Look through the listing below for the line with "Vila Verona" and the line with "Venir au centre / Nous contacter". Copy both, along with every line between them, exactly and with no pictures.

● **THE DATA**:
****************

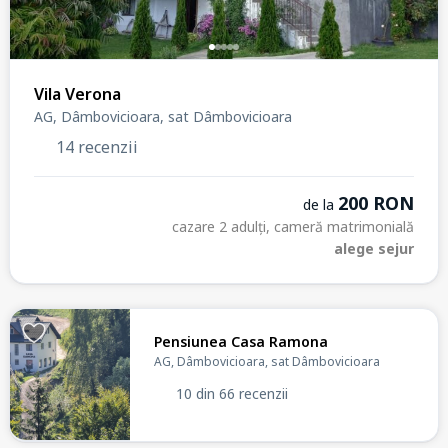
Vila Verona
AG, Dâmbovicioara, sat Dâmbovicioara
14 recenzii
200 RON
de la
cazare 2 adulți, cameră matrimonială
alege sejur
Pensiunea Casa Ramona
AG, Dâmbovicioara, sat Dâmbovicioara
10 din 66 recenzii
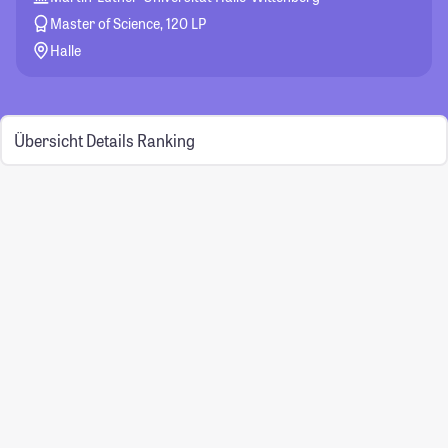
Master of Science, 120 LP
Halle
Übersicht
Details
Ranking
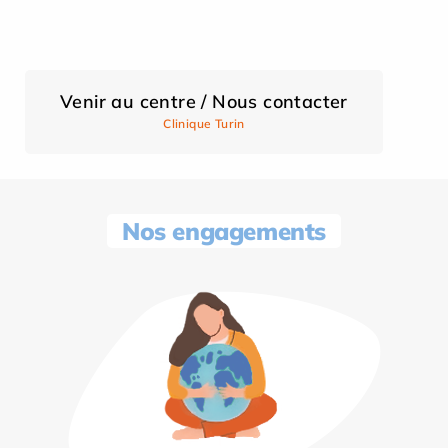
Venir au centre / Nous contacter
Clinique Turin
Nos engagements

****************

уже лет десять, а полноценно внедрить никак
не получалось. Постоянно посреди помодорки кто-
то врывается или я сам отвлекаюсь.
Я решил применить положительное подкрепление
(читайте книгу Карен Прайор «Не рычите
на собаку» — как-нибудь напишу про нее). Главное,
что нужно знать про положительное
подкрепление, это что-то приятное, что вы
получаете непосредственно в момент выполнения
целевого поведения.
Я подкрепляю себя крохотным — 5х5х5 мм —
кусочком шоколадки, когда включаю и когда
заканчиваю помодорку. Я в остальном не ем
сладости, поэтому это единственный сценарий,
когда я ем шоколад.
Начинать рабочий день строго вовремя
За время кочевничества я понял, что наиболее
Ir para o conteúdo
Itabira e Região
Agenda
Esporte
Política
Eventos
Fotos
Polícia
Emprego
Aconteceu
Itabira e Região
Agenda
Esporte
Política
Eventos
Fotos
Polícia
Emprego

****************

● **FINAL ANSWER**:
Vila Verona
AG, Dâmbovicioara, sat Dâmbovicioara
14 recenzii
200 RON
de la
cazare 2 adulți, cameră matrimonială
alege sejur
Pensiunea Casa Ramona
AG, Dâmbovicioara, sat Dâmbovicioara
10 din 66 recenzii
Master of Science, 120 LP
Halle
Übersicht
Details
Ranking
Venir au centre / Nous contacter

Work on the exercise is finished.